Donc à 28 ans t’as décidé de venir t’installer en France. Comment ça s’est passé ? J’avais déjà pris cette décision depuis longtemps, c’est juste que j’ai enfin eu la possibilité de le faire à 28 ans. J’avais envie de m’émanciper de cette ambiance bourgeoise, détachée et anglophone d’Amman. Le français m’a tenté très jeune parce que ça rentrait dans cet esprit fou-fou auquel je m’identifiais quand j’habitais encore à Amman. J’allais souvent à l’Institut Français d’Amman où y’avait des bande dessinées avec de la nudité, des livres qui abordaient des sujets tabous, des portes ouvertes loin de l’éducation islamique que j’avais reçue à l’école.
**Quelle place occupait la religion dans ton éducation ?

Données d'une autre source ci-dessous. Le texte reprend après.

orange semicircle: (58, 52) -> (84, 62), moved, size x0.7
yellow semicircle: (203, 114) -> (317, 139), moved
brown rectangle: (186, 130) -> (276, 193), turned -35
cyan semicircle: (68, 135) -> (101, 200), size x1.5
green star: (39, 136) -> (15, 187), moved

**C’est un peu schizophrénique en vrai. Mes parents étaient croyants mais politiquement laïcs. Ils buvaient pas d’alcool mais ma mère portait pas le voile, et la mixité des genres était la norme, tu vois… J’entendais surtout parler d’Islam à l’école, et je dois dire que je comprends pas pourquoi, à un âge où on devrait apprendre la figuration, la poésie et le jeu, l’école puisse tant chercher à nous formater. J’avais envie d’apprendre à jouer de la musique moi !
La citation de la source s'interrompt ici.